De même, les revenus du travail (en espèces) se sont inscrits en hausse de 13,9% en G.A. à fin novembre 2017 grâce à un effet change favorable. Exprimés en euro, ces revenus ont accusé un léger repli de 0,3%.

Compte tenu de ces évolutions, le solde de la balance des opérations courantes s’est davantage détérioré (-9,3,% du PIB au cours des 11 premiers mois 2017 contre -8,1% au cours de la même période une année auparavant), laissant entrevoir un déficit courant annuel autour de 10% du PIB pour toute l’année 2017. L’ampleur de ce déficit met de la pression sur le marché des changes qui souffre d’un déficit structurel de ressources en devises induisant davantage de pressions sur le taux de change du dinar et sur la liquidité bancaire.

Le solde général de la balance des paiements qui s’est établi à -597 MDT contre -1.943 MDT une année auparavant s’est ressenti de l’ampleur du déficit courant. L’atténuation du déficit général a été soutenue par la mobilisation d’importantes ressources extérieures dont tout récemment le crédit accordé par la Commission Européenne en octobre 2017 pour un montant de 571 MDT et l’amélioration des flux des IDE,(+655 MDT).
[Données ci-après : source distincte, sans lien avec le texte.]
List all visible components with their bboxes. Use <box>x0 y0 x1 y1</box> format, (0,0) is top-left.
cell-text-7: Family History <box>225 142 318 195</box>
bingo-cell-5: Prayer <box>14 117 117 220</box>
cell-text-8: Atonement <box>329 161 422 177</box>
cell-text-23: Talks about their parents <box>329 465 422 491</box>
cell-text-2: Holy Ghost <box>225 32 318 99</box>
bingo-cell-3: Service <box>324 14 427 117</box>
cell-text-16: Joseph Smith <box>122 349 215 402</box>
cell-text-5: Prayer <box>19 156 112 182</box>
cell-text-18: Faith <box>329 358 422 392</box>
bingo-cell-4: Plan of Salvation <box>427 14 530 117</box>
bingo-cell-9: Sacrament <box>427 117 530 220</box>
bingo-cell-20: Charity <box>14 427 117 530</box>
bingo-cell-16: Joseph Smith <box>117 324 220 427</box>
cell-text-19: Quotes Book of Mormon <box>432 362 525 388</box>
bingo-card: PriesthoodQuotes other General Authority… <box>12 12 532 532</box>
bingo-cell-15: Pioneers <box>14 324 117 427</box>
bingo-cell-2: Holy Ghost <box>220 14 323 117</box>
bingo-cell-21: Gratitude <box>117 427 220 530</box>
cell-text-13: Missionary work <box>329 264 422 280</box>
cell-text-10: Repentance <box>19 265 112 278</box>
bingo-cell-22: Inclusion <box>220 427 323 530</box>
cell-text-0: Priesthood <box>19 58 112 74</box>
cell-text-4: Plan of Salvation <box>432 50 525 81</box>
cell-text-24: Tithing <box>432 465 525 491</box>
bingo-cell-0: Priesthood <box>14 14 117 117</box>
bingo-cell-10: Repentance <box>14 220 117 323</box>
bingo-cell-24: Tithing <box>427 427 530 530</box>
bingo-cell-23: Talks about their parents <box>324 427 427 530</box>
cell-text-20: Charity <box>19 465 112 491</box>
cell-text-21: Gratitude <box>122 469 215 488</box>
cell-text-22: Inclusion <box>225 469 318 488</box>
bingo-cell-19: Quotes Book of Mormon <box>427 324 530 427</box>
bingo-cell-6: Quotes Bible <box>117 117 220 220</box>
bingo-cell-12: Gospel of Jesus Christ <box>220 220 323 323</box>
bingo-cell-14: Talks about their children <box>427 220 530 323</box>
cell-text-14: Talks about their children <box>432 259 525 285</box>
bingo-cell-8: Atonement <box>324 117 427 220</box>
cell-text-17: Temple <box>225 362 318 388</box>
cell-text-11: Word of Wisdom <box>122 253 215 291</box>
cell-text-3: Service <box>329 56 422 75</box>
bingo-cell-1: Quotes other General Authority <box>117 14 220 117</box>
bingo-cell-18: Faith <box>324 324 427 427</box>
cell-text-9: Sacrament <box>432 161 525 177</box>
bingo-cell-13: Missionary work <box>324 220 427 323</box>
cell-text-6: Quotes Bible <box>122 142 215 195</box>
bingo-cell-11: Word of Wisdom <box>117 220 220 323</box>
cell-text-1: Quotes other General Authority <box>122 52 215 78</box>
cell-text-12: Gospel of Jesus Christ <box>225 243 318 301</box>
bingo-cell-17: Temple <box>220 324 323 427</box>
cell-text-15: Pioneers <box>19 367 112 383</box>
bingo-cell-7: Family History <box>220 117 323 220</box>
La persistance des déséquilibres extérieurs a fortement pesé sur les réserves de change qui se sont établies pour la première fois depuis 2006 sous la barre de 5 milliards de dollars américains. Depuis la fin de 2016 et jusqu’au 15 décembre 2017, le dinar a perdu 17,3% et 6,1% de sa valeur vis-à-vis de l’euro et du dollar américain respectivement.